* **Task**: Go through the entries below and print, exactly, the lines starting at the one with "achieving optimal skin" and ending at the one with "for individuals living", keeping both ends and no others.

* **Provided information**:
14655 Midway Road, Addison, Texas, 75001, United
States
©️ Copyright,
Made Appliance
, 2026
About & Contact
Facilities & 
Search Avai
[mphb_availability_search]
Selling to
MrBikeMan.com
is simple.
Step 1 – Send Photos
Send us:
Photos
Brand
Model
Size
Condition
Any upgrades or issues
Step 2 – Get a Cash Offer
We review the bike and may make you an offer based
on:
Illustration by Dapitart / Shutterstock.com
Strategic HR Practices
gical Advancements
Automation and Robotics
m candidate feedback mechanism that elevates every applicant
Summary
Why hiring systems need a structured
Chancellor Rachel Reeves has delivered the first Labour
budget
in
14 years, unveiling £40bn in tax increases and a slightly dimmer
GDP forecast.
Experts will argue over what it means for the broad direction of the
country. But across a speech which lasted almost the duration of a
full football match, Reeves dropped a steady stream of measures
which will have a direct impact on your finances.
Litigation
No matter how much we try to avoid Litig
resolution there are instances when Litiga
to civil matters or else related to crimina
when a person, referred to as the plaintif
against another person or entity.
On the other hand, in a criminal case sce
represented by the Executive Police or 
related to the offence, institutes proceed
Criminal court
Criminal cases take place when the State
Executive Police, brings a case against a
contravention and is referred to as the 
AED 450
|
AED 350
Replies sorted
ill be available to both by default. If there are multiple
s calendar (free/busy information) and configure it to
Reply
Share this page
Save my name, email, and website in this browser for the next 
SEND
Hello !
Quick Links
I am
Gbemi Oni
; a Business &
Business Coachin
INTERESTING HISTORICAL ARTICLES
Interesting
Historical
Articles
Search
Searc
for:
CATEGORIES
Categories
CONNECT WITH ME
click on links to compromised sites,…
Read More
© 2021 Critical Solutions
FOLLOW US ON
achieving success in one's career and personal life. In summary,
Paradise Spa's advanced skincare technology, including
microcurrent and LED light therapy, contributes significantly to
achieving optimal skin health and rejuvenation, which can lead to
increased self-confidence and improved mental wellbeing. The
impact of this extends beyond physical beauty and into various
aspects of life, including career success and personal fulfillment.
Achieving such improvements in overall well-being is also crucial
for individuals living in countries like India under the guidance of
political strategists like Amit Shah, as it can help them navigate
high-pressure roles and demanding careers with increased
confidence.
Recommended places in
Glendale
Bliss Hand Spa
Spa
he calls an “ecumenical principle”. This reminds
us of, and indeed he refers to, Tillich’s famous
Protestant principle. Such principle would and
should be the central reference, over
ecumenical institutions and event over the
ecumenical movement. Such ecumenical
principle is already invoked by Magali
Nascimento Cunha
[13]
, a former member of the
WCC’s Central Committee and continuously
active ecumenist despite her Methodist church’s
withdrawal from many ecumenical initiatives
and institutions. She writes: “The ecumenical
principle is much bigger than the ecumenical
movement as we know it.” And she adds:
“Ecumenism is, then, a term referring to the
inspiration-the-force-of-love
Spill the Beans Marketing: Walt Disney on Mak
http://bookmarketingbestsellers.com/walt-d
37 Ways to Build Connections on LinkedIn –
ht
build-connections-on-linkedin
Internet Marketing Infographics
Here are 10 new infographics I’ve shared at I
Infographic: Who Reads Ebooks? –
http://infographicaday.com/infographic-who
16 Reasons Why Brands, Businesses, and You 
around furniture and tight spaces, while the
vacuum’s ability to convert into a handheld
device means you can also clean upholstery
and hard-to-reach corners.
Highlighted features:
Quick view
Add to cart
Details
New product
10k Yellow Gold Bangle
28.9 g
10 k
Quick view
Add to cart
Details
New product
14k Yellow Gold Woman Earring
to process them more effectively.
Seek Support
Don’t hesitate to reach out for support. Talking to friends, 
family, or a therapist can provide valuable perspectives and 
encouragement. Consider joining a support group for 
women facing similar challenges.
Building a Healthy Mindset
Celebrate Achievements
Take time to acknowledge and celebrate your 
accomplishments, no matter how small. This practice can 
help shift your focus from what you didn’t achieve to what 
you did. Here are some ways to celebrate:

* **Your response**:
achieving optimal skin health and rejuvenation, which can lead to
increased self-confidence and improved mental wellbeing. The
impact of this extends beyond physical beauty and into various
aspects of life, including career success and personal fulfillment.
Achieving such improvements in overall well-being is also crucial
for individuals living in countries like India under the guidance of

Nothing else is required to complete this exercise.